How much of your everyday life is just following the beaten path: the automatic pilot of habit, where we are not even aware of our own behaviour? I was made to ask this question by reading a book recently called ‘How We Are’ by Vincent Deary, where he talks about how and why we are creatures of habit. He also talks about how it can be hard to change, until we form a new habit and go back to automatic pilot again on a new beaten path.
It is not that it is wrong to function like this, but sometimes it is worth noticing that the beaten path you are walking is not really a useful one.

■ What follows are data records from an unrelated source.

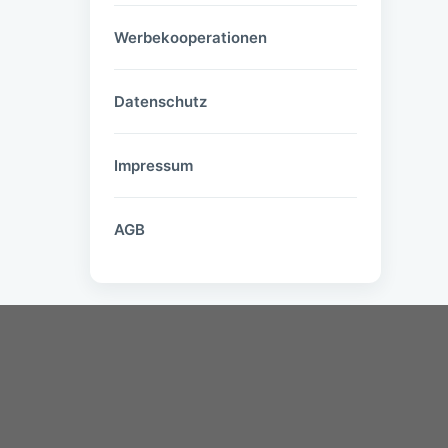
Werbekooperationen
Datenschutz
Impressum
AGB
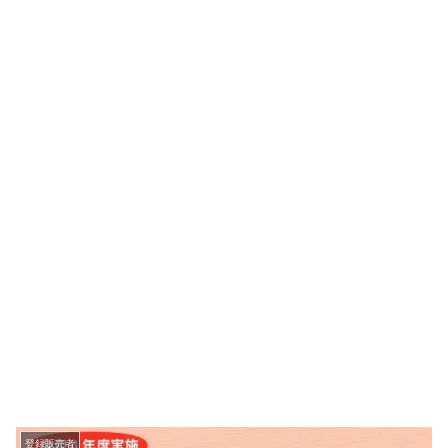
登録販売者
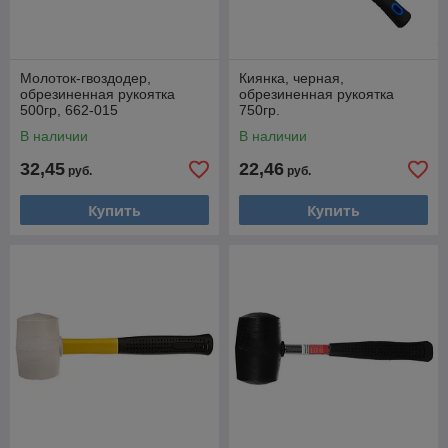
Молоток-гвоздодер,
Киянка, черная,
обрезиненная рукоятка
обрезиненная рукоятка
500гр, 662-015
750гр.
В наличии
В наличии
32,45
22,46
руб.
руб.
Купить
Купить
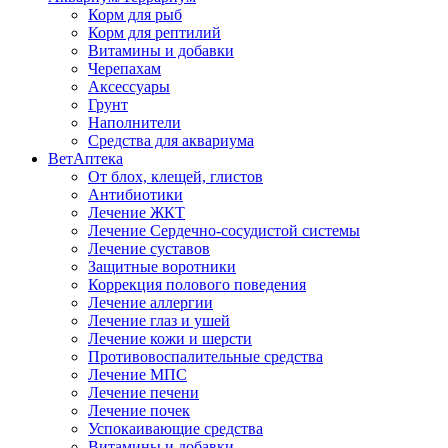
Корм для рыб
Корм для рептилий
Витамины и добавки
Черепахам
Аксессуары
Грунт
Наполнители
Средства для аквариума
ВетАптека
От блох, клещей, глистов
Антибиотики
Лечение ЖКТ
Лечение Сердечно-сосудистой системы
Лечение суставов
Защитные воротники
Коррекция полового поведения
Лечение аллергии
Лечение глаз и ушей
Лечение кожи и шерсти
Противовоспалительные средства
Лечение МПС
Лечение печени
Лечение почек
Успокаивающие средства
Витамины и добавки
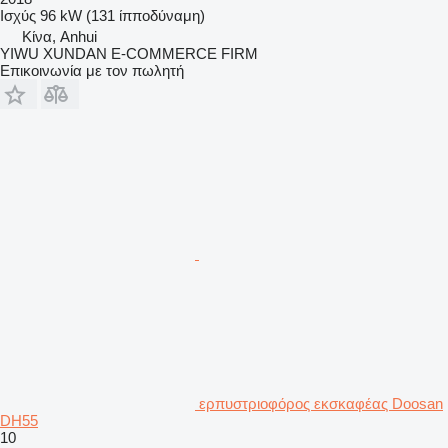
Ισχύς
96 kW (131 ίπποδύναμη)
Κίνα, Anhui
YIWU XUNDAN E-COMMERCE FIRM
Επικοινωνία με τον πωλητή
ερπυστριοφόρος εκσκαφέας Doosan
DH55
10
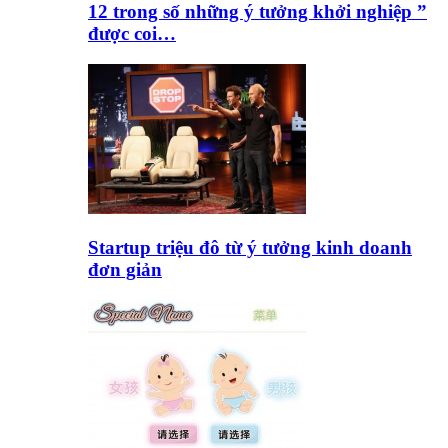
12 trong số những ý tưởng khởi nghiệp ”
được coi…
Startup triệu đô từ ý tưởng kinh doanh
đơn giản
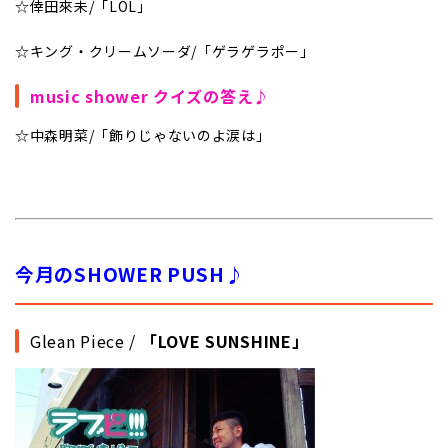
☆倖田來未/「LOL」
☆キング・クリームソーダ/「ゲラゲラポー」
music shower クイズの答え♪
☆中森明菜/「飾りじゃないのよ涙は」
今月のSHOWER PUSH♪
Glean Piece /
「LOVE SUNSHINE」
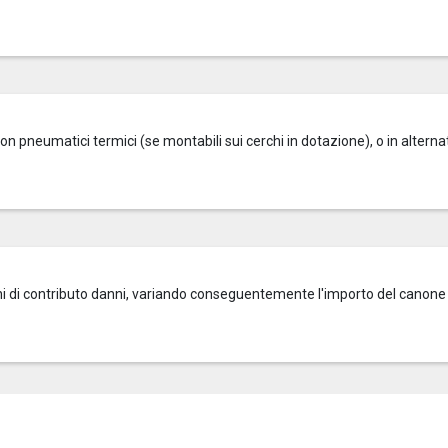
on pneumatici termici (se montabili sui cerchi in dotazione), o in alterna
zioni di contributo danni, variando conseguentemente l'importo del canone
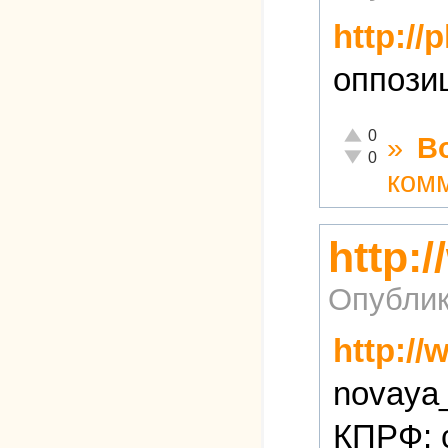
http://
оппози
Отлично!
0
»
В
Неадекватно!
0
ком
http:
Опублик
http:/
novaya
КПРФ: 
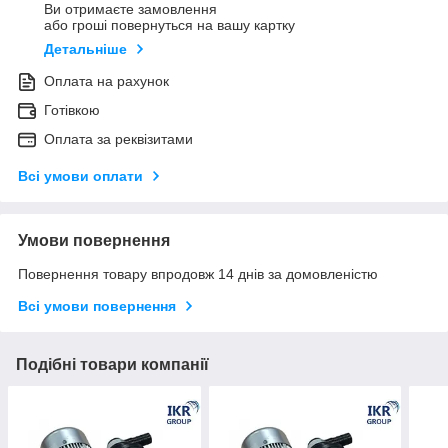
Ви отримаєте замовлення
або гроші повернуться на вашу картку
Детальніше
Оплата на рахунок
Готівкою
Оплата за реквізитами
Всі умови оплати
Умови повернення
Повернення товару впродовж 14 днів за домовленістю
Всі умови повернення
Подібні товари компанії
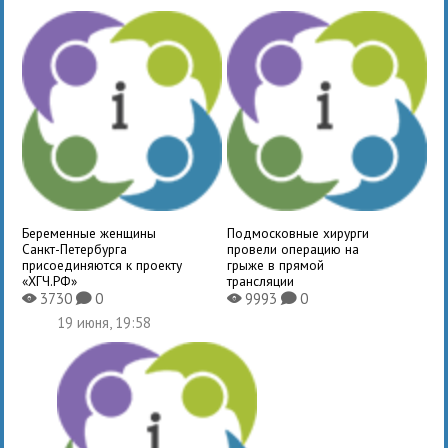
Беременные женщины
Подмосковные хирурги
Санкт-Петербурга
провели операцию на
присоединяются к проекту
грыже в прямой
«ХГЧ.РФ»
трансляции
3730
0
9993
0
X
K
X
K
19 июня, 19:58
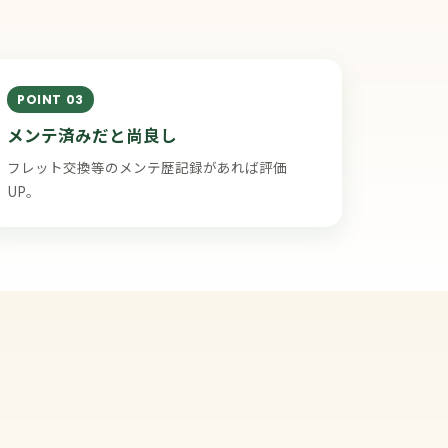
POINT 03
メンテ済みだと尚良し
フレット交換等のメンテ歴記録があれば評価
UP。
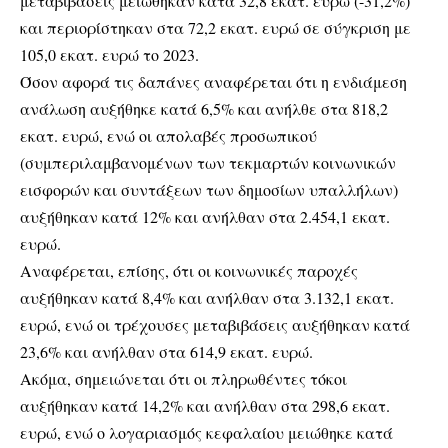
μεταβιβάσεις μειώθηκαν κατά 32,8 εκατ. ευρώ (-31,2%)
και περιορίστηκαν στα 72,2 εκατ. ευρώ σε σύγκριση με
105,0 εκατ. ευρώ το 2023.
Όσον αφορά τις δαπάνες αναφέρεται ότι η ενδιάμεση
ανάλωση αυξήθηκε κατά 6,5% και ανήλθε στα 818,2
εκατ. ευρώ, ενώ οι απολαβές προσωπικού
(συμπεριλαμβανομένων των τεκμαρτών κοινωνικών
εισφορών και συντάξεων των δημοσίων υπαλλήλων)
αυξήθηκαν κατά 12% και ανήλθαν στα 2.454,1 εκατ.
ευρώ.
Αναφέρεται, επίσης, ότι οι κοινωνικές παροχές
αυξήθηκαν κατά 8,4% και ανήλθαν στα 3.132,1 εκατ.
ευρώ, ενώ οι τρέχουσες μεταβιβάσεις αυξήθηκαν κατά
23,6% και ανήλθαν στα 614,9 εκατ. ευρώ.
Ακόμα, σημειώνεται ότι οι πληρωθέντες τόκοι
αυξήθηκαν κατά 14,2% και ανήλθαν στα 298,6 εκατ.
ευρώ, ενώ ο λογαριασμός κεφαλαίου μειώθηκε κατά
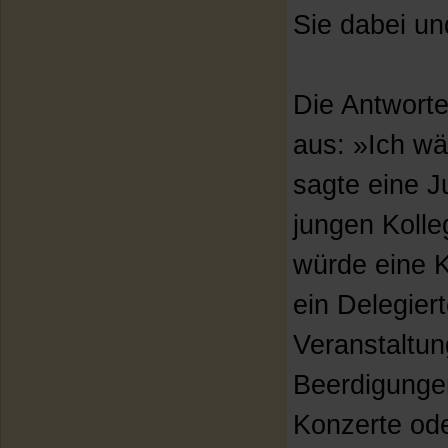
Sie dabei u
Die Antworte
aus: »Ich wä
sagte eine Ju
jungen Kolleg
würde eine 
ein Delegier
Veranstaltu
Beerdigungen
Konzerte ode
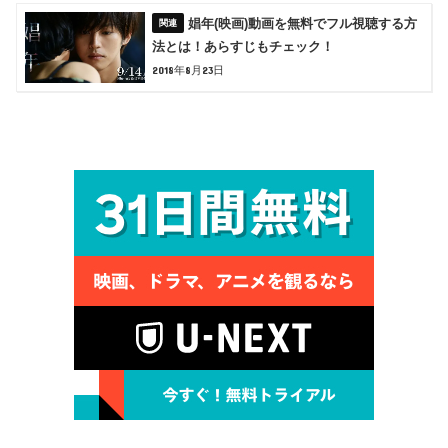
娼年(映画)動画を無料でフル視聴する方
法とは！あらすじもチェック！
2018年8月23日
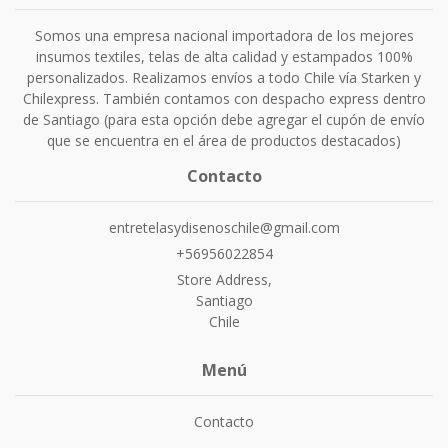
Somos una empresa nacional importadora de los mejores
insumos textiles, telas de alta calidad y estampados 100%
personalizados. Realizamos envíos a todo Chile vía Starken y
Chilexpress. También contamos con despacho express dentro
de Santiago (para esta opción debe agregar el cupón de envío
que se encuentra en el área de productos destacados)
Contacto
entretelasydisenoschile@gmail.com
+56956022854
Store Address,
Santiago
Chile
Menú
Contacto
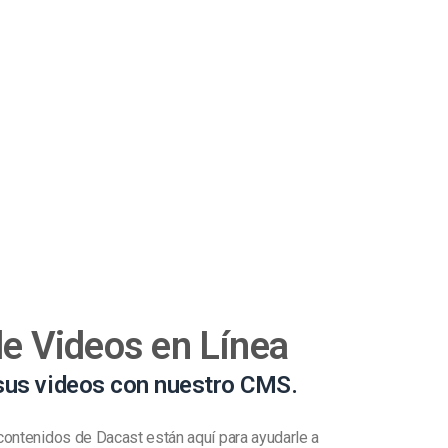
de Videos en Línea
 sus videos con nuestro CMS.
contenidos de Dacast están aquí para ayudarle a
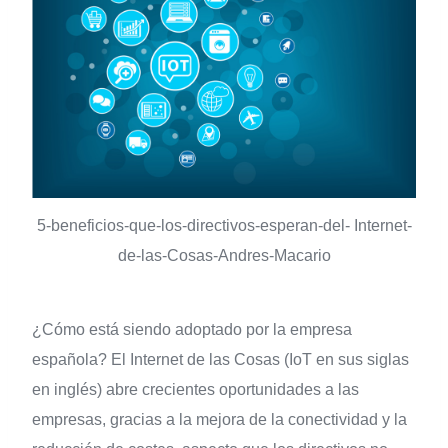
5-beneficios-que-los-directivos-esperan-del- Internet-
de-las-Cosas-Andres-Macario
¿Cómo está siendo adoptado por la empresa
española? El Internet de las Cosas (IoT en sus siglas
en inglés) abre crecientes oportunidades a las
empresas, gracias a la mejora de la conectividad y la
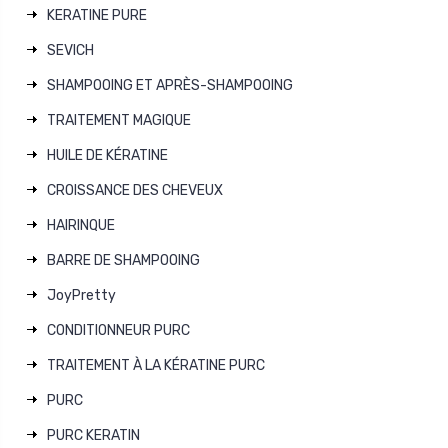
KERATINE PURE
SEVICH
SHAMPOOING ET APRÈS-SHAMPOOING
TRAITEMENT MAGIQUE
HUILE DE KÉRATINE
CROISSANCE DES CHEVEUX
HAIRINQUE
BARRE DE SHAMPOOING
JoyPretty
CONDITIONNEUR PURC
TRAITEMENT À LA KÉRATINE PURC
PURC
PURC KERATIN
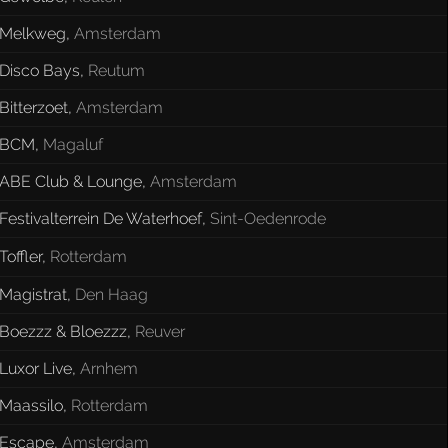
Melkweg
,
Amsterdam
Disco Bays
,
Reutum
Bitterzoet
,
Amsterdam
BCM
,
Magaluf
ABE Club & Lounge
,
Amsterdam
Festivalterrein De Waterhoef
,
Sint-Oedenrode
Toffler
,
Rotterdam
Magistrat
,
Den Haag
Boezzz & Bloezzz
,
Reuver
Luxor Live
,
Arnhem
Maassilo
,
Rotterdam
Escape
,
Amsterdam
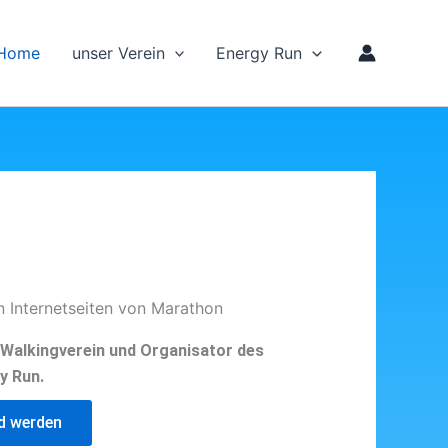
Home
unser Verein
Energy Run
n Internetseiten von Marathon
d Walkingverein und Organisator des
y Run.
ed werden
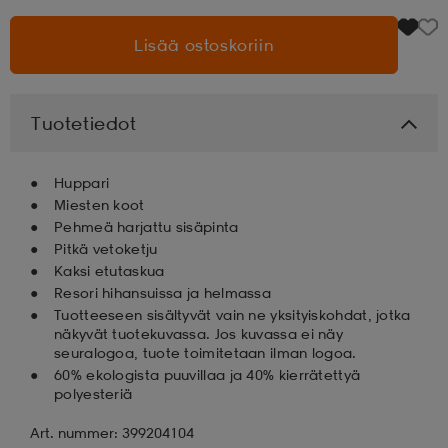
Lisää ostoskoriin
aatteet
tarvikkeet
set
tarvikkeet
aatteet
olasit
asut
set
Tuotetiedot
Huppari
set
it
a
Miesten koot
Pehmeä harjattu sisäpinta
Pitkä vetoketju
asut
huolto
asut
Kaksi etutaskua
Resori hihansuissa ja helmassa
Tuotteeseen sisältyvät vain ne yksityiskohdat, jotka
näkyvät tuotekuvassa. Jos kuvassa ei näy
it
it
seuralogoa, tuote toimitetaan ilman logoa.
60% ekologista puuvillaa ja 40% kierrätettyä
polyesteriä
huolto
huolto
Art. nummer: 399204104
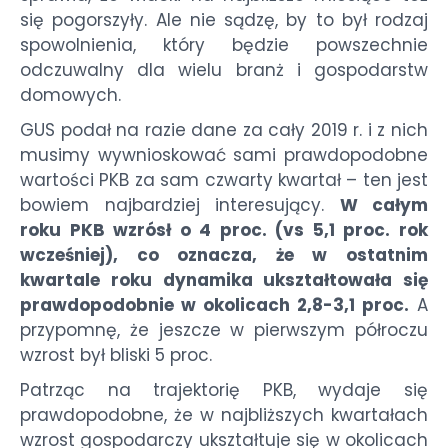
się pogorszyły. Ale nie sądzę, by to był rodzaj
spowolnienia, który będzie powszechnie
odczuwalny dla wielu branż i gospodarstw
domowych.
GUS podał na razie dane za cały 2019 r. i z nich
musimy wywnioskować sami prawdopodobne
wartości PKB za sam czwarty kwartał – ten jest
bowiem najbardziej interesujący.
W całym
roku PKB wzrósł o 4 proc. (vs 5,1 proc. rok
wcześniej), co oznacza, że w ostatnim
kwartale roku dynamika ukształtowała się
prawdopodobnie w okolicach 2,8-3,1 proc.
A
przypomnę, że jeszcze w pierwszym półroczu
wzrost był bliski 5 proc.
Patrząc na trajektorię PKB, wydaje się
prawdopodobne, że w najbliższych kwartałach
wzrost gospodarczy ukształtuje się w okolicach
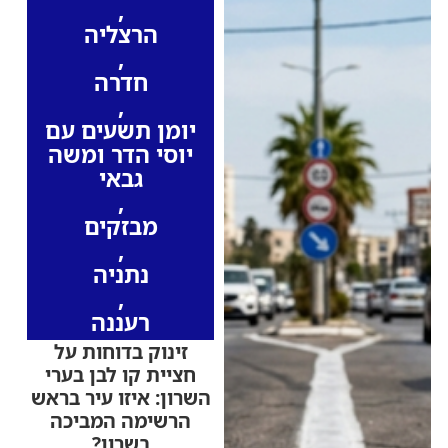
,
הרצליה
,
חדרה
,
יומן תשעים עם
יוסי הדר ומשה
גבאי
,
מבזקים
,
נתניה
,
רעננה
זינוק בדוחות על
חציית קו לבן בערי
השרון: איזו עיר בראש
הרשימה המביכה
בשרון?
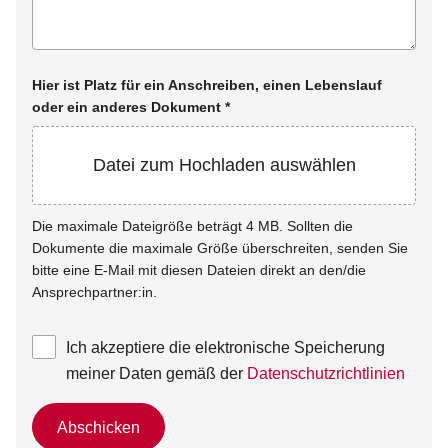
Hier ist Platz für ein Anschreiben, einen Lebenslauf
oder ein anderes Dokument
*
Datei zum Hochladen auswählen
Die maximale Dateigröße beträgt 4 MB. Sollten die
Dokumente die maximale Größe überschreiten, senden Sie
bitte eine E-Mail mit diesen Dateien direkt an den/die
Ansprechpartner:in.
Ich akzeptiere die elektronische Speicherung
meiner Daten gemäß der
Datenschutzrichtlinien
Abschicken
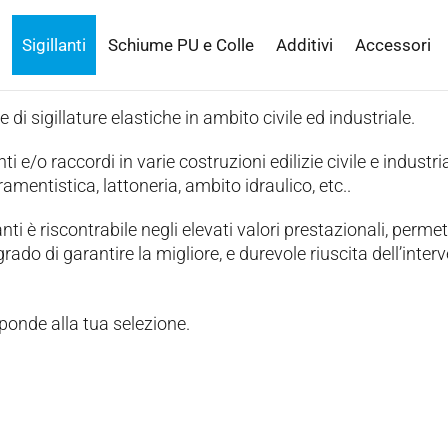
Sigillanti
Schiume PU e Colle
Additivi
Accessori
e di sigillature elastiche in ambito civile ed industriale.
ti e/o raccordi in varie costruzioni edilizie civile e industria
amentistica, lattoneria, ambito idraulico, etc..
nti è riscontrabile negli elevati valori prestazionali, perme
rado di garantire la migliore, e durevole riuscita dell’inter
ponde alla tua selezione.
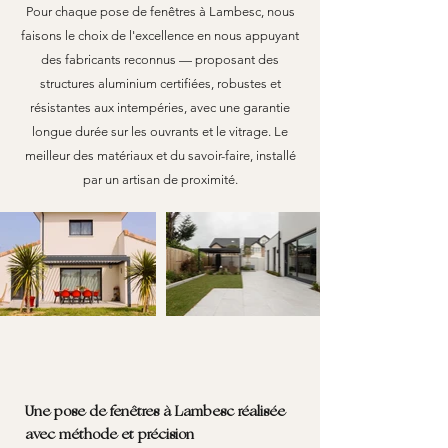
Pour chaque pose de fenêtres à Lambesc, nous
faisons le choix de l'excellence en nous appuyant
des fabricants reconnus — proposant des
structures aluminium certifiées, robustes et
résistantes aux intempéries, avec une garantie
longue durée sur les ouvrants et le vitrage. Le
meilleur des matériaux et du savoir-faire, installé
par un artisan de proximité.
Une pose de fenêtres à Lambesc réalisée
avec méthode et précision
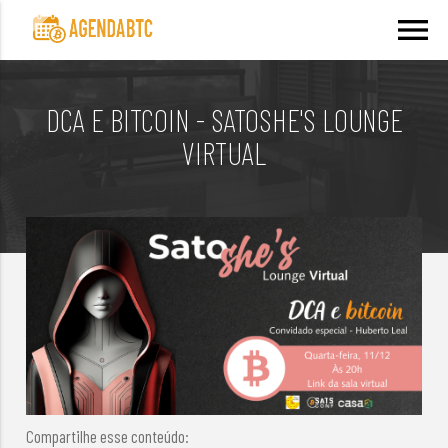
menu
DCA E BITCOIN - SATOSHE'S LOUNGE
VIRTUAL
Compartilhe esse conteúdo:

For example, we may ignore signs of hunger in ourselves until it is becoming urgent and then snack because we can’t wait to make ourselves a proper meal.
Or we may always try to finish a task even though we know really that we need a break – and then we become clumsy or mess it up and it takes even longer.
We do know if we have a habit that’s not useful to us because we will say to ourselves: ‘Damn, I always do that!’, telling ourselves off after the event with the wisdom of hindsight!
And we can pick them off, one by one, (most of us have lots of them), by consciously choosing to deliberately change the habit to something more useful, forming a new beaten path.
It would be impossible to live our lives if we had to think through every action and behaviour – we’d never get anything done! But the more beaten paths we have that are useful to us, the more we free ourselves for a better life.